The day was clouding over and it was now very cold. The clouds, grey above them, seemed laden with snow and Lisa looked up at them anxiously. As she did so, she caught sight of the clock on the steeple of St Martin-in-the-Fields and saw the time.
‘Harry!’ she cried, grabbing his hand. ‘It’s nearly four o’clock!’
‘So?’
‘So I have to get back. Before it’s dark. Aunt Naomi will wonder where I am.
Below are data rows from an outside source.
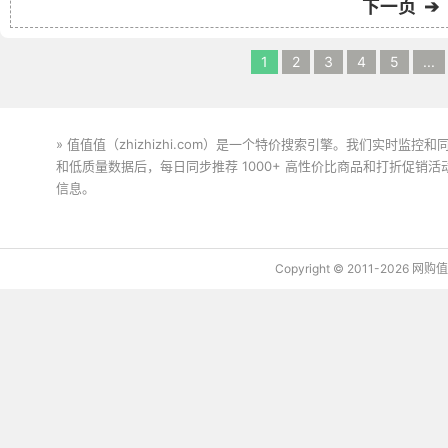
下一页 ➔
1
2
3
4
5
...
» 值值值（zhizhizhi.com）是一个特价搜索引擎。我们实时
和低质量数据后，每日同步推荐 1000+ 高性价比商品和打折促销
信息。
下载值值值App
Copyright © 2011-2026 网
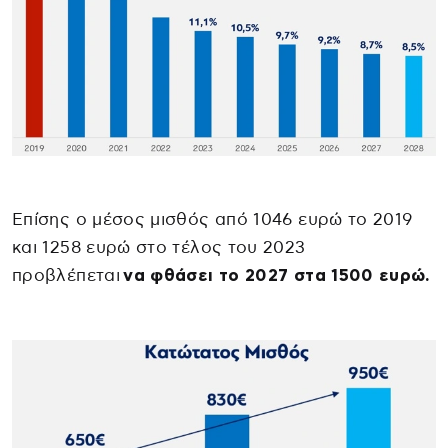
Επίσης ο μέσος μισθός από 1046 ευρώ το 2019
και 1258 ευρώ στο τέλος του 2023
προβλέπεται
να φθάσει το 2027 στα 1500 ευρώ.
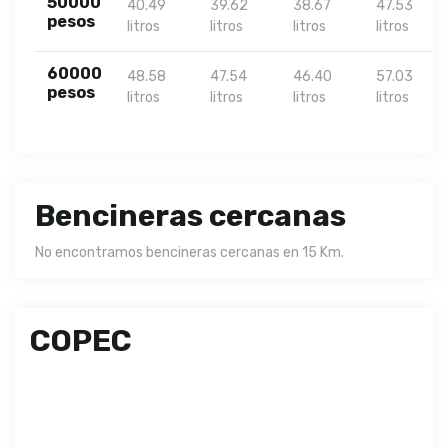
50000
40.49
39.62
38.67
47.53
pesos
litros
litros
litros
litros
60000
48.58
47.54
46.40
57.03
pesos
litros
litros
litros
litros
Bencineras cercanas
No encontramos bencineras cercanas en 15 Km.
COPEC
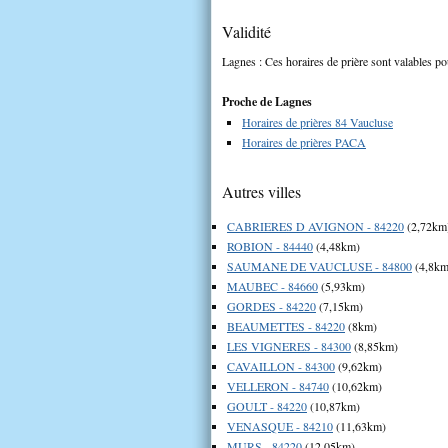
Validité
Lagnes : Ces horaires de prière sont valables po
Proche de Lagnes
Horaires de prières 84 Vaucluse
Horaires de prières PACA
Autres villes
CABRIERES D AVIGNON - 84220
(2,72km
ROBION - 84440
(4,48km)
SAUMANE DE VAUCLUSE - 84800
(4,8km
MAUBEC - 84660
(5,93km)
GORDES - 84220
(7,15km)
BEAUMETTES - 84220
(8km)
LES VIGNERES - 84300
(8,85km)
CAVAILLON - 84300
(9,62km)
VELLERON - 84740
(10,62km)
GOULT - 84220
(10,87km)
VENASQUE - 84210
(11,63km)
MURS - 84220
(12,05km)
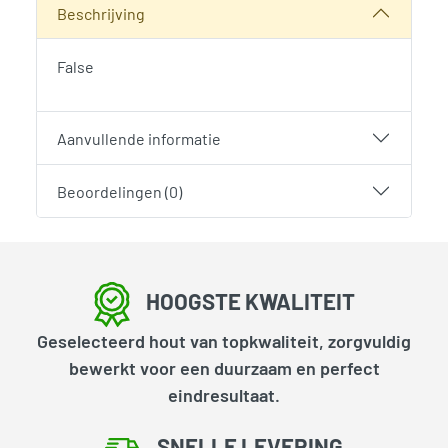
Beschrijving
False
Aanvullende informatie
Beoordelingen (0)
HOOGSTE KWALITEIT
Geselecteerd hout van topkwaliteit, zorgvuldig
bewerkt voor een duurzaam en perfect
eindresultaat.
SNELLE LEVERING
She might go looking for me at Hilda’s!’
‘OK.’ Harry still sounded not in the least worried. ‘Come on then, let’s find a bus.’
‘We haven’t time to keep changing buses,’ Lisa told him. ‘We have to pay the bus fare.’
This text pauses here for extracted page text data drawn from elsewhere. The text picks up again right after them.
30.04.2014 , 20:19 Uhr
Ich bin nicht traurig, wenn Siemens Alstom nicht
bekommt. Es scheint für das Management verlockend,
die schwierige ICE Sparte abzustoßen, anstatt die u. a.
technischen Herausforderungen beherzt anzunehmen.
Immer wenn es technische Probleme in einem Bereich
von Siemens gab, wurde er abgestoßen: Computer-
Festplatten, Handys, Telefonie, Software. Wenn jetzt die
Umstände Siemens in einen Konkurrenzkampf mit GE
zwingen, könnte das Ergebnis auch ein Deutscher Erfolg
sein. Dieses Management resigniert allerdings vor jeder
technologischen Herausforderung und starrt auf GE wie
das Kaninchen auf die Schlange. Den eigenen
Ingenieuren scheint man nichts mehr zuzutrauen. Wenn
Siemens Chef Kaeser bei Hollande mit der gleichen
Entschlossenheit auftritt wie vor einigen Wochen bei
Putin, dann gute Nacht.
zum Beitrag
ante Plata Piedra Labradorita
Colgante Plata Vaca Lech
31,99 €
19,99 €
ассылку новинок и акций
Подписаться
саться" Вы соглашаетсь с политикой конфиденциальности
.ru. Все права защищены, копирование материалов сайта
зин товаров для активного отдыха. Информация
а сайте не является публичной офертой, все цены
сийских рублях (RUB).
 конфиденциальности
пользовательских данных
‘Waste of money,’ Harry said.
‘But, Harry, we can use the money that lady gave us.’
‘You can if you like,’ said Harry. He gave her a sixpence from his pocket and flagged down a Shoreditch bus.
‘Aren’t you coming with me?’ asked Lisa apprehensively.
‘Oh, all right,’ Harry said with a sigh, ‘but I ain’t paying no fare.’
They scrambled on to the bus and headed up the stairs. When the conductor came, Lisa paid her fare, but Harry, having been through his ‘no money’ routine was put off at the next stop and so it was that Lisa found her way back to Kemble Street alone. It was almost dark and bitterly cold. Flakes of snow, drifting down from the leaden sky, were already laying a cold carpet on the freezing ground. As she approached number sixty-five she saw Uncle Dan coming up the street towards her.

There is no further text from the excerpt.